* **WORK TO COMPLETE**: When the line containing "Hvad er nogle af de vigtigste" is found in the data below, copy it and each line after it through the line containing "ДОСЛІДЖЕННЯ", exactly and with no others.

* **RECORD EXTRACTS**:
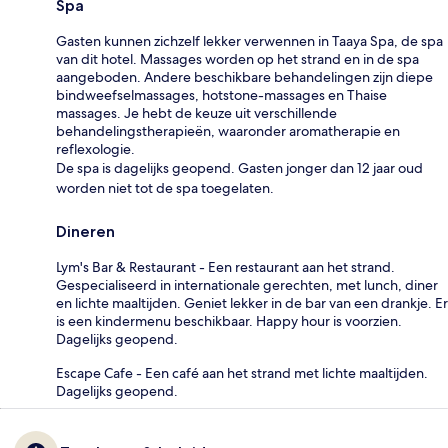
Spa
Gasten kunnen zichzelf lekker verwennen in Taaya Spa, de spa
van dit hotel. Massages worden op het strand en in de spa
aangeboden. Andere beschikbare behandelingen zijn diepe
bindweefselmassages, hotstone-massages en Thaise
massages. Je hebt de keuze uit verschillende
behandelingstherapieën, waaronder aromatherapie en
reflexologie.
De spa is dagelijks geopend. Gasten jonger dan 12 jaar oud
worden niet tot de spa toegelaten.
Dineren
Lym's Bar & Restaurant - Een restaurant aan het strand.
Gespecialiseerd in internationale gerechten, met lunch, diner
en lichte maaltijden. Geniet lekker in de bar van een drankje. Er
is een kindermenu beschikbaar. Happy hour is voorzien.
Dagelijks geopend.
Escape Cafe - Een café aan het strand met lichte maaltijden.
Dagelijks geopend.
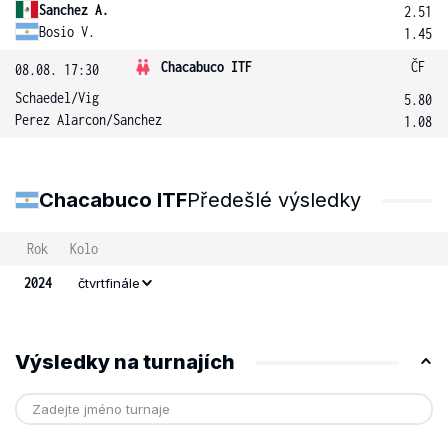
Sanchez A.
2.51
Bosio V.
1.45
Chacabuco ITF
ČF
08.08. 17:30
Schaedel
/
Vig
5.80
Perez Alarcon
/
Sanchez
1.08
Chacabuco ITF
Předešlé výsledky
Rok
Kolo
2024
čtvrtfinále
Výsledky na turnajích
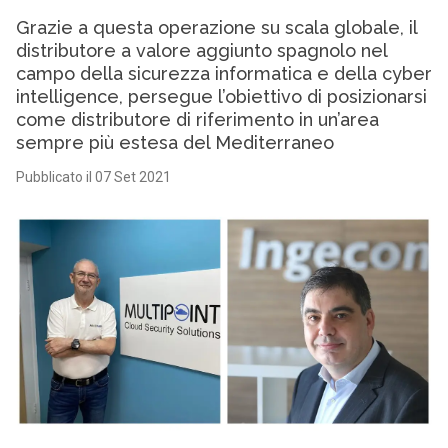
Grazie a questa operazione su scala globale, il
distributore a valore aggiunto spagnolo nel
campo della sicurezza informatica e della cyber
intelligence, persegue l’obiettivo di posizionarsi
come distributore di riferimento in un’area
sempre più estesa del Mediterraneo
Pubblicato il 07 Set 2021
...
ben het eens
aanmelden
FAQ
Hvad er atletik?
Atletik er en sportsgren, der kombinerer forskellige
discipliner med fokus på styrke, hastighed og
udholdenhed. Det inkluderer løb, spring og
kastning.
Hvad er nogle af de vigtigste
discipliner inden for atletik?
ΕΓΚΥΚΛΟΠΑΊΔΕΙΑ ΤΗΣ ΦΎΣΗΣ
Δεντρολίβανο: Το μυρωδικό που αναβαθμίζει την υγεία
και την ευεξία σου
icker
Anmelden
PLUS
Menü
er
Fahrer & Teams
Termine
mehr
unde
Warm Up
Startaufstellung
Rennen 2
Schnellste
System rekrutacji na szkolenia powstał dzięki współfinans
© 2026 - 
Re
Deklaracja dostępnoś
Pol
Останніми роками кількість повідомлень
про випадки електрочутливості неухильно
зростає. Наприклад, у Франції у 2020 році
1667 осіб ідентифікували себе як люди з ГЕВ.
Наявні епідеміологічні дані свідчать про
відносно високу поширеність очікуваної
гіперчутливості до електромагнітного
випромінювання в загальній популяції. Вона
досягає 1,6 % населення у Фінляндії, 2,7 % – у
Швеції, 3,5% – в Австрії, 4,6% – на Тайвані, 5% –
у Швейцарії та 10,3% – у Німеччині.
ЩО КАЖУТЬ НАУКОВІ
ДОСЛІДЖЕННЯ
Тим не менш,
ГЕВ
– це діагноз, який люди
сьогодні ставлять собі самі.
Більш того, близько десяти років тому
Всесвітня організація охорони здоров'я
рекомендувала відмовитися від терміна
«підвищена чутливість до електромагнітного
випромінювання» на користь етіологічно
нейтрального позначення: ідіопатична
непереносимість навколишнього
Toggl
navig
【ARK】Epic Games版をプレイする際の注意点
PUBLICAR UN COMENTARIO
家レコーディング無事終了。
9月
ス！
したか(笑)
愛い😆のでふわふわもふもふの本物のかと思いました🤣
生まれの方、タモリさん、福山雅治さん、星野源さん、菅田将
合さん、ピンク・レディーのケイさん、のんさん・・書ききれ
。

* **RESULT**:
Hvad er nogle af de vigtigste
discipliner inden for atletik?
ΕΓΚΥΚΛΟΠΑΊΔΕΙΑ ΤΗΣ ΦΎΣΗΣ
Δεντρολίβανο: Το μυρωδικό που αναβαθμίζει την υγεία
και την ευεξία σου
icker
Anmelden
PLUS
Menü
er
Fahrer & Teams
Termine
mehr
unde
Warm Up
Startaufstellung
Rennen 2
Schnellste
System rekrutacji na szkolenia powstał dzięki współfinans
© 2026 - 
Re
Deklaracja dostępnoś
Pol
Останніми роками кількість повідомлень
про випадки електрочутливості неухильно
зростає. Наприклад, у Франції у 2020 році
1667 осіб ідентифікували себе як люди з ГЕВ.
Наявні епідеміологічні дані свідчать про
відносно високу поширеність очікуваної
гіперчутливості до електромагнітного
випромінювання в загальній популяції. Вона
досягає 1,6 % населення у Фінляндії, 2,7 % – у
Швеції, 3,5% – в Австрії, 4,6% – на Тайвані, 5% –
у Швейцарії та 10,3% – у Німеччині.
ЩО КАЖУТЬ НАУКОВІ
ДОСЛІДЖЕННЯ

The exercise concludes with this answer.